Tuesday, January 30, 2007

fear is a real crappy excuse

the Bible usually knows it,
have to admit it again.

like iron sharpens iron,
so a person does to another person.

I learned again, I dont know how to love.
but how merciful it is, to hear it
from someone who I know will stick with me.

have you ever thought that when revelation
lists people who arent going to be in heaven,
the list starts with cowards?
maybe this is more serious than I thought.

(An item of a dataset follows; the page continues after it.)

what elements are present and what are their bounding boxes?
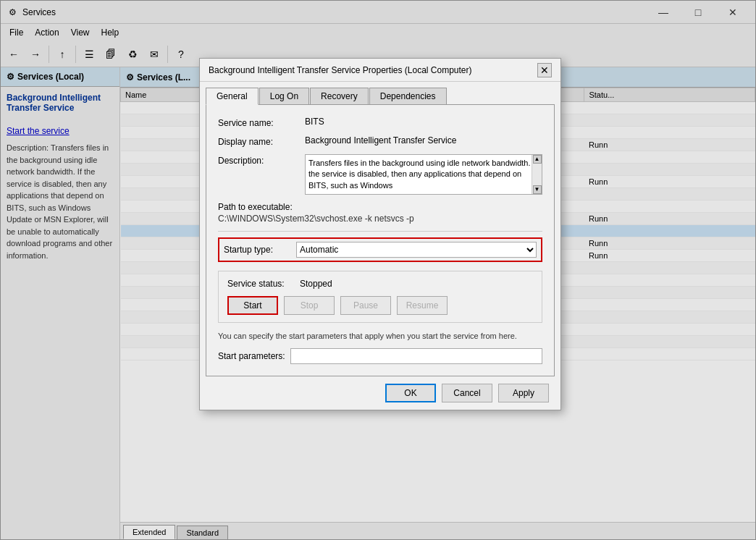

Im really wanting to leave my comfort zone,
really.
and I really really
dont want this being afraid thing to stop me.

Monday, January 29, 2007

something like this

you know my heart,
I do want to.

though I sometimes loose it,
and its heavy,
this cross of mine.
I do want to

cause
who wants a reduced jesus anyway
nice words on a piece of paper
and good morals?

come follow me
you extend your hand
and you know I want to

not the icon
not the nice one
not the reduced
but real.

real love,
real power,
real miracles,
real sacrifices,
real life,
real sufferings
and real dying.

want to have it all.
welcome narrow path.

Thursday, January 04, 2007

we have a home

my six months as a homeless person are over.
tomorrow we are going to sign a contract
and then me, milka and tytti are with a home again.

the funny thing is, that the flat is actually just across the street
from the flat we used to live. hooray!

Tuesday, January 02, 2007

here´s the season to be jolly

newyearswentby.

we just were,
a bunch of girls at my mums,
praying, putting things down on the altar,
playing, laughing, having communion, just hanging.

and it was wonderful,
praying with a group
I felt my heart alive
and the freedom and space
that can only be found in Jesus.

and as I laid down things from my life
I suddenly realized the meaning of how
I can give rejoicing.
its not that Im grinning my teeth,
giving away all cool things from my life to Jesus,
but that Im actually in great need of help
conserning my relationships, schedules,
everything, and I was there to confess that
I need help, wanting to give it all out
to God, saying I have hope and faith
that Jesus can actually change things.

may this be a different kind of year.